- Page images and extracted text -
=====

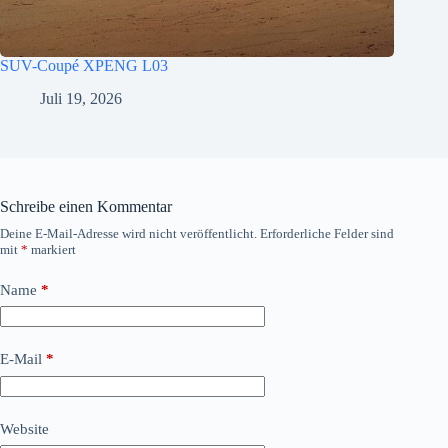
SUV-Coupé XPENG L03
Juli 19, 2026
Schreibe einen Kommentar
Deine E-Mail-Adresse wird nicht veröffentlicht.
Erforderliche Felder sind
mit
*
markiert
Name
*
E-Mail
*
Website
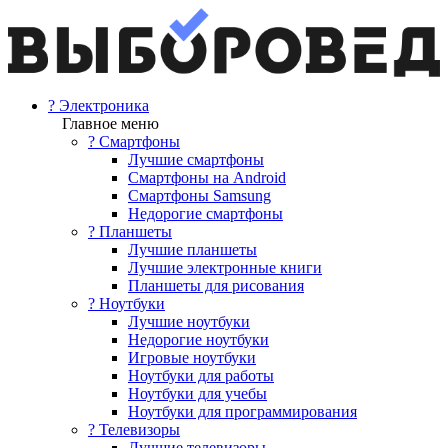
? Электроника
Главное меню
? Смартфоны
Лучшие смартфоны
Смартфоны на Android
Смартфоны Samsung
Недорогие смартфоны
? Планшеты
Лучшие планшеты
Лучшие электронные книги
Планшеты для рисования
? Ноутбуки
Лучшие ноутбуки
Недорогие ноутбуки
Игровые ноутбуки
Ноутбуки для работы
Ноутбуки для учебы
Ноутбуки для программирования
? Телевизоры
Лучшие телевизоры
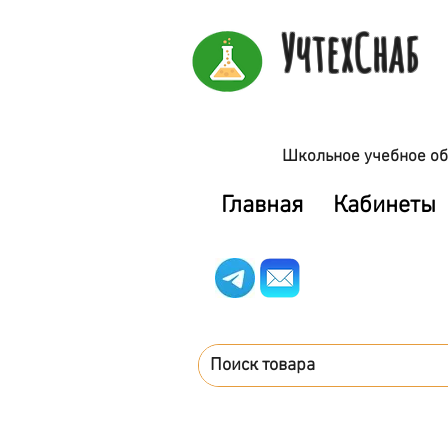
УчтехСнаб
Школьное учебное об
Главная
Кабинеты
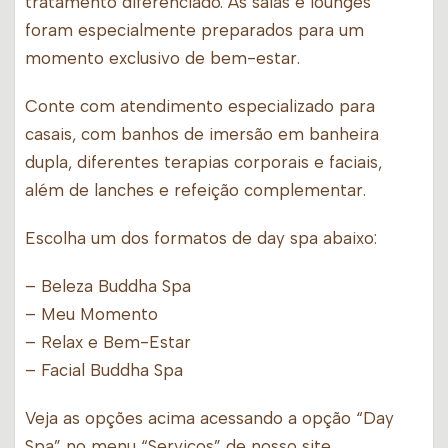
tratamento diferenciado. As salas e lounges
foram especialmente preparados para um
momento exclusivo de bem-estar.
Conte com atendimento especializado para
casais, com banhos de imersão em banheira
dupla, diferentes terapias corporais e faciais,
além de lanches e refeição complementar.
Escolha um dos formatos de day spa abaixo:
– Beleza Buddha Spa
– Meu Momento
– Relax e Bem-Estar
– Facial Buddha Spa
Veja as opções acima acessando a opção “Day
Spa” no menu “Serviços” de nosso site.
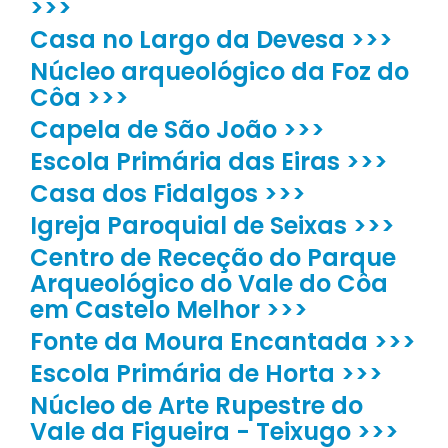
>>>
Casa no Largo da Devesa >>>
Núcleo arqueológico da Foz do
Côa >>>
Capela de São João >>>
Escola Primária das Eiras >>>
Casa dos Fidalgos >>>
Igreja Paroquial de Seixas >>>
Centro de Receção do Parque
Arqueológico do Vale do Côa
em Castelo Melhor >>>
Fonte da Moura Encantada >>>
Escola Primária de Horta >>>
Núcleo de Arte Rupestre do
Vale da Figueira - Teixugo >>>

=====

- Directions for this task -
What's needed is an exact copy of the lines above from the one with "Лучшие электронные книги" through the one with "casais, com banhos de imersão em banheira", both included; the pictures stay out.

- Your solution -
Лучшие электронные книги
Планшеты для рисования
? Ноутбуки
Лучшие ноутбуки
Недорогие ноутбуки
Игровые ноутбуки
Ноутбуки для работы
Ноутбуки для учебы
Ноутбуки для программирования
? Телевизоры
Лучшие телевизоры
УчтехСнаб
Школьное учебное об
Главная
Кабинеты
tratamento diferenciado. As salas e lounges
foram especialmente preparados para um
momento exclusivo de bem-estar.
Conte com atendimento especializado para
casais, com banhos de imersão em banheira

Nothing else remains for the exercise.